Role-playing design notes

Random notes on the design of Gods & Monsters, and maybe even Men & Supermen if I can remember what I was drinking when I wrote it.

Gods & Monsters Fantasy Role-Playing

Beyond here lie dragons

Real character sheets

Jerry Stratton, January 31, 2010

Several years ago, I wrote an article about making custom character sheets using downloadable fonts and any modern page layout software. I used Apple’s AppleWorks package to make the examples. I updated it later for Scribus.

It’s fun designing things like that. But when I decided to include these custom character sheets in the downloadable set of gaming sheets for Gods & Monsters, it wasn’t a joke when I added a third, “advanced” sheet that is just a blank page of ruled paper.

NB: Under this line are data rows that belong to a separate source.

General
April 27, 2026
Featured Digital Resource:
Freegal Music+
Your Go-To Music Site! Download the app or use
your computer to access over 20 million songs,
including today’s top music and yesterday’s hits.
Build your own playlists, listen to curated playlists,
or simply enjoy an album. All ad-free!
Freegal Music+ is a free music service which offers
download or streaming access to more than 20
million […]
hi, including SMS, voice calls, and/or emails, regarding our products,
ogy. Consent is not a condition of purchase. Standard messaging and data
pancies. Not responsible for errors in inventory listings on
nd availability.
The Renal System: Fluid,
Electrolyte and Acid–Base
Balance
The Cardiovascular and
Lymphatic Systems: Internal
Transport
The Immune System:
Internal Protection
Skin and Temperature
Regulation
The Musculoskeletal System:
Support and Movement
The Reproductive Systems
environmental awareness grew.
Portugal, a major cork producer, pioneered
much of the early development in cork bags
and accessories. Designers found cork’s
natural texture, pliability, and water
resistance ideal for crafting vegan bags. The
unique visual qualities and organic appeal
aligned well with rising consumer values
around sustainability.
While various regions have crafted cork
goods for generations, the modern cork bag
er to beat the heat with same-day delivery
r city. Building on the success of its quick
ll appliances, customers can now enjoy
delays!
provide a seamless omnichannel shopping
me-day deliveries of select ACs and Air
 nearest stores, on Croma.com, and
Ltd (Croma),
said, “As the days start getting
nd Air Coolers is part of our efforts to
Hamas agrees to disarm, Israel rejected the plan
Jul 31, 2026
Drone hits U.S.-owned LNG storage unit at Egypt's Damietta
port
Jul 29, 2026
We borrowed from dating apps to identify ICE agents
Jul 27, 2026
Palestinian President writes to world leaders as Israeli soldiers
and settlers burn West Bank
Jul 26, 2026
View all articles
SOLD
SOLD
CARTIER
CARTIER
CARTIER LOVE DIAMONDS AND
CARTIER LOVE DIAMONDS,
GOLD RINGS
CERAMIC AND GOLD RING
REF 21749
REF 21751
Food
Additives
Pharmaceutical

College rule, wide rule, graph paper, or just a blank sheet from a sketch book. In my opinion, those are the best custom character sheets.

This is why, even though I’ve started using the “professional” looking character sheets to portray NPCs such as Deanna Carmen in Helter Skelter, I never updated the sample characters in the main rulebook. Those are player characters, and as such they should be scrawled out on whatever paper you’ve got handy. Just like the Moldvay Red Book example. So I left the example characters in boring table format, hoping to someday do them up as if they were on normal paper.

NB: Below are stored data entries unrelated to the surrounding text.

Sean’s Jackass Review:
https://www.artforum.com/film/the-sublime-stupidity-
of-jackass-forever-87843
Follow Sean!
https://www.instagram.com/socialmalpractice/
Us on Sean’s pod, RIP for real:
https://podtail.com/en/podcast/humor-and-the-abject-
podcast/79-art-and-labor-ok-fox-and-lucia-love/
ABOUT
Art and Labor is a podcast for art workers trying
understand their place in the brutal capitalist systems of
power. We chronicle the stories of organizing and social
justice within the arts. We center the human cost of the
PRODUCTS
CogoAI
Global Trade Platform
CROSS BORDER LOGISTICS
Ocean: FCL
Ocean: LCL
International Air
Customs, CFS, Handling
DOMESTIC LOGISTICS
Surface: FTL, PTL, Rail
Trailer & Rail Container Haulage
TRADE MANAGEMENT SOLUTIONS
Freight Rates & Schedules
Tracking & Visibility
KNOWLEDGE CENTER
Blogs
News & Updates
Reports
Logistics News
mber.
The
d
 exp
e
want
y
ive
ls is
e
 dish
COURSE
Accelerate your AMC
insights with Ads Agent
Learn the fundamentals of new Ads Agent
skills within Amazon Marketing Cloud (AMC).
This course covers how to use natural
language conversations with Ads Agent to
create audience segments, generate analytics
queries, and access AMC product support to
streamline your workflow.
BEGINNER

Well, I finally got around to it last week in Scribus, using some downloaded fonts from Abstract Fonts. They look awesome, as you can see on Sam Stevens’s character sheet (PDF File, 293.6 KB). And each one uses a different font, because, of course, each player character is made by a different player.

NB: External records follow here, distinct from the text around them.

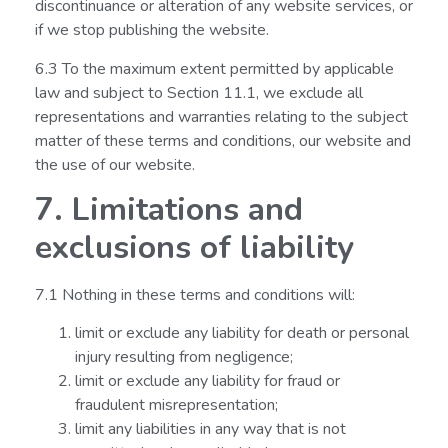
discontinuance or alteration of any website services, or
if we stop publishing the website.
6.3 To the maximum extent permitted by applicable
law and subject to Section 11.1, we exclude all
representations and warranties relating to the subject
matter of these terms and conditions, our website and
the use of our website.
7. Limitations and
exclusions of liability
7.1 Nothing in these terms and conditions will:
limit or exclude any liability for death or personal
injury resulting from negligence;
limit or exclude any liability for fraud or
fraudulent misrepresentation;
limit any liabilities in any way that is not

I considered doing them by hand, but that would have meant either them all being in the same handwriting, or getting my friends together and then being unable to make changes when necessary without trying to match their handwriting. Also, it would mean scanning them as images rather than as text, which makes the documents less useful for alternative readers.

The only problem with the EPS files is that for some reason, Word really doesn’t like EPS files. Besides not displaying them onscreen, it also makes the RTF file size huge—about 90 megabytes uncompressed, and 36 megabytes compressed. None of the individual files even reach a megabyte; the math there is way off. A quick test with Nisus indicates that when I switch to Nisus, the compressed file size will drop down to a more manageable 13 megabytes. (The PDF, of course, is even smaller.)

The sample character sheets are also a part of the resources file—including the original Scribus document if you want to muck around with it.

Your assignment is to pull out the old Canson sketch book at the bottom of your bookshelf, or your original marble cover notebook, and roll up a new character—Gods & Monsters, Moldvay, AD&D, or your favorite OSR rewrite.